Navigator investe em Espanha para ‘fugir’ às restrições ao eucalipto em Portugal

A Navigator deverá investir em Espanha devido às restrições ao eucalipto em Portugal, à política fiscal atual e à “hostilidade” a “quem quer investir” no país. As declarações são de João Castello Branco, presidente da Semapa e CEO interino da Navigator, que em entrevista ao Expresso revela que a companhia está “ativamente à procura de terras em Espanha para cultivar eucalipto”.

“Investimos mais de 2 mil milhões em Portugal nos últimos 10 anos, no ano passado foram 250 milhões, somos em muita medida o maior investidor industrial deste país (…) Toda a perseguição, todas as dificuldades impostas a quem quer investir neste país, seja pelas restrições ao eucalipto, seja pela política fiscal imposta às empresas, seja o ambiente de crispação e de hostilidade que existe para com os empresários e para quem investe, preocupam-nos”, diz ao semanário.

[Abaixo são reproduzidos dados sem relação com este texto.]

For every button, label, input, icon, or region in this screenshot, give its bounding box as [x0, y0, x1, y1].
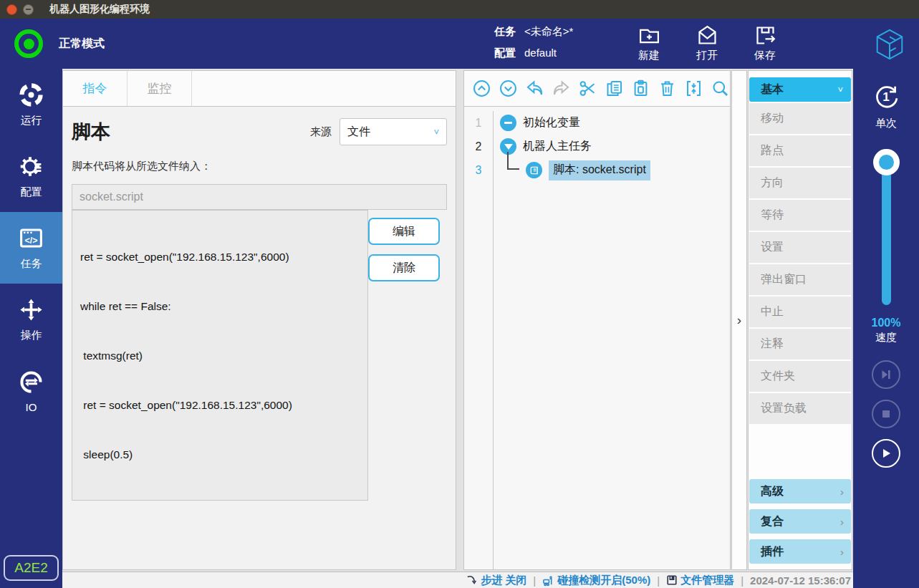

“Estamos ativamente à procura de terras em Espanha para cultivar eucalipto e para suprir as necessidades que não podemos satisfazer em Portugal. Temos 500 hectares arrendados já em Espanha e dois a três comerciais a angariar hectares adicionais, temos mais 1000 no pipeline”, revela o CEO interino da Navigator. Atualmente, a Navigator importa já “200 milhões de eucalipto” e compra 350 milhões de euros em Portugal.

“Se a política florestal que está em vigor em Portugal continuar não temos outro remédio senão importar mais. Iremos mais para Espanha porque está mais perto e fica mais barato, mas acredito que também continuaremos a ter de incrementar a percentagem que vem da América Latina”, acrescenta. Para além disso, critica “a discussão muito ideológica sobre o tema” dos eucaliptos em Portugal. “A associação que se faz do eucalipto aos incêndios é não factual, 80% da área que ardeu nos últimos anos, segundo o Instituto da Conversação da Natureza e das Florestas não é eucalipto, ardem matos incultos e pinheiro, o eucalipto é a terceira espécie que arde”, conclui.

O artigo foi publicado originalmente em Vida Rural.